C’est, d’ailleurs, une confidence que je n’ai faite à personne, on se
serait moqué de moi. Ne se raille-t-on pas de ceux qui aiment, car
c’est une honte parmi les hommes; chacun, par pudeur ou par égoïsme,
cache ce qu’il possède dans l’âme de meilleur et de plus délicat;
pour se faire estimer, il ne faut montrer que les côtés les plus
laids, c’est le moyen d’être au niveau commun. Aimer une telle femme?
m’aurait-on dit, et d’abord personne ne l’eût compris; à quoi bon, dès
lors, en ouvrir la bouche?
Ils auraient eu raison, elle n’était peut-être ni plus belle ni plus
ardente qu’une autre, j’ai peur de n’aimer qu’une conception de mon
esprit et de ne chérir en elle que l’amour qu’elle m’avait fait rêver.
Longtemps je me suis débattu sous cette pensée, j’avais placé l’amour
trop haut pour espérer qu’il descendrait jusqu’à moi; mais, à la
persistance de cette idée, il a bien fallu reconnaître que c’était
quelque chose d’analogue. Ce n’est que plusieurs mois après l’avoir
quittée que je l’ai ressenti; dans les premiers temps, au contraire,
j’ai vécu dans un grand calme.
Comme le monde est vide à celui qui y marche seul! Qu’allais-je faire?
Comment passer le temps? à quoi employer mon cerveau? comme les
journées sont longues! Où est donc l’homme qui se plaint de la brièveté
des jours de la vie? qu’on me le montre, ce doit être un mortel heureux.
Distrayez-vous, disent-ils, mais à quoi? c’est me dire: tâchez d’être
heureux; mais comment? et à quoi bon tant de mouvement? Tout est bien
dans la nature, les arbres poussent, les fleuves coulent, les oiseaux
chantent, les étoiles brillent; mais l’homme tourmenté remue, s’agite,
abat les forêts, bouleverse la terre, s’élance sur la mer, voyage,
court, tue les animaux, se tue lui-même, et pleure, et rugit, et pense
à l’enfer, comme si Dieu lui avait donné un esprit pour concevoir
encore plus de maux qu’il n’en endure!
Autrefois, avant Marie, mon ennui avait quelque chose de beau, de
grand; mais maintenant il est stupide, c’est l’ennui d’un homme plein
de mauvaise eau-de-vie, sommeil d’ivre mort.

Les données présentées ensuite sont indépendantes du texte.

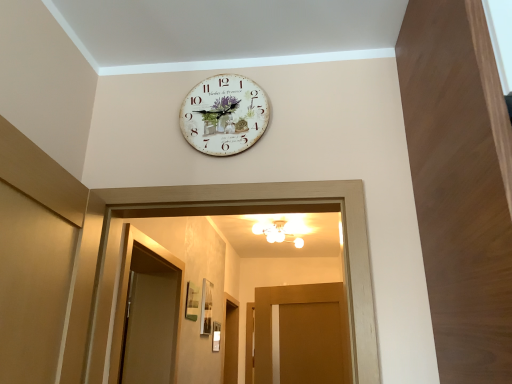 What do you see at coordinates (304, 334) in the screenshot? I see `matte wood door at center` at bounding box center [304, 334].

At what (x,y) coordinates should I click in order to perform the action: click on matte wood door at center. Please return your answer as a coordinate pair (x, y). The image size is (512, 384). Looking at the image, I should click on (304, 334).

Considering the relative sizes of white glossy chandelier at upper center and matte wood door at center in the image provided, is white glossy chandelier at upper center wider than matte wood door at center?

Yes, white glossy chandelier at upper center is wider than matte wood door at center.

In terms of size, does white glossy chandelier at upper center appear bigger or smaller than matte wood door at center?

In the image, white glossy chandelier at upper center appears to be smaller than matte wood door at center.

Is point (280, 241) closer to viewer compared to point (319, 323)?

That is False.

Image resolution: width=512 pixels, height=384 pixels. Find the location of `light fixture behind the matte wood door at center`. light fixture behind the matte wood door at center is located at coordinates (276, 233).

From a real-world perspective, is white painted wood clock at upper center positioned above or below white glossy chandelier at upper center?

white painted wood clock at upper center is below white glossy chandelier at upper center.

You are a GUI agent. You are given a task and a screenshot of the screen. Output one action in this format:
    pyautogui.click(x=<x>, y=<y>)
    Task: Click on the light fixture that is above the white painted wood clock at upper center (from a real-world perspective)
    Image resolution: width=512 pixels, height=384 pixels.
    Given the screenshot: What is the action you would take?
    pyautogui.click(x=276, y=233)

Can you confirm if white painted wood clock at upper center is thinner than white glossy chandelier at upper center?

Indeed, white painted wood clock at upper center has a lesser width compared to white glossy chandelier at upper center.

Is white painted wood clock at upper center looking in the opposite direction of white glossy chandelier at upper center?

Yes, white painted wood clock at upper center's orientation is away from white glossy chandelier at upper center.

From the image's perspective, is white glossy chandelier at upper center positioned above or below white painted wood clock at upper center?

white glossy chandelier at upper center is below white painted wood clock at upper center.

Does white glossy chandelier at upper center lie behind white painted wood clock at upper center?

Yes, it is.

In terms of width, does white glossy chandelier at upper center look wider or thinner when compared to white painted wood clock at upper center?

Ceux qui ont beaucoup vécu ne sont pas de même. A 50 ans, ils sont plus
frais que moi à vingt, tout leur est encore neuf et attrayant. Serai-je
comme ces mauvais chevaux, qui sont fatigués à peine sortis de
l’écurie, et qui ne trottent à l’aise qu’après un long bout de route,
fait en boitant et en souffrant? Trop de spectacles me font mal, trop
aussi me font pitié, ou plutôt tout cela se confond dans le même dégoût.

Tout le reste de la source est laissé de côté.